INFORMATION PROVIDED:
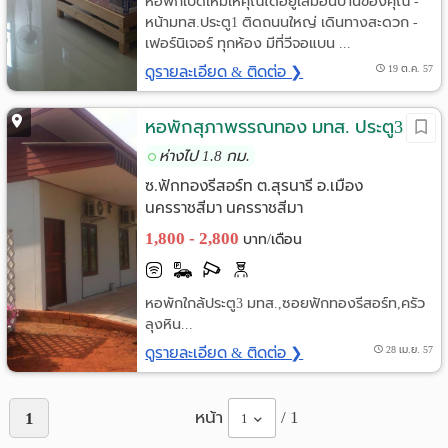
หอพักเปิดใหม่ให้คุณได้อยู่เสมือนบ้านของคุณ -
หน้ามทส.ประตู1 ติดถนนใหญ่ เดินทางสะดวก -
เฟอร์นิเจอร์ ทุกห้อง มีที่วีจอแบน ...
ดูรายละเอียด & ติดต่อ ❯
19 ต.ค. 57
หอพักสุภาพรรณทอง มทส. ประตู3
ห่างไป 1.8 กม.
ซ.ฟักทองรีสอร์ท ต.สุรนารี อ.เมือง
นครราชสีมา นครราชสีมา
1,800 - 2,800
บาท/เดือน
หอพักใกล้ประตู3 มทส.,ซอยฟักทองรีสอร์ท,ครัว
ลุงหิน...
ดูรายละเอียด & ติดต่อ ❯
28 เม.ย. 57
หน้า
/ 1
1
1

WHAT YOU WILL DO:
Would you copy out the material above exactly, without the pictures in it?

OUTPUT BELOW:
หอพักเปิดใหม่ให้คุณได้อยู่เสมือนบ้านของคุณ -
หน้ามทส.ประตู1 ติดถนนใหญ่ เดินทางสะดวก -
เฟอร์นิเจอร์ ทุกห้อง มีที่วีจอแบน ...
ดูรายละเอียด & ติดต่อ ❯
19 ต.ค. 57
หอพักสุภาพรรณทอง มทส. ประตู3
ห่างไป 1.8 กม.
ซ.ฟักทองรีสอร์ท ต.สุรนารี อ.เมือง
นครราชสีมา นครราชสีมา
1,800 - 2,800
บาท/เดือน
หอพักใกล้ประตู3 มทส.,ซอยฟักทองรีสอร์ท,ครัว
ลุงหิน...
ดูรายละเอียด & ติดต่อ ❯
28 เม.ย. 57
หน้า
/ 1
1
1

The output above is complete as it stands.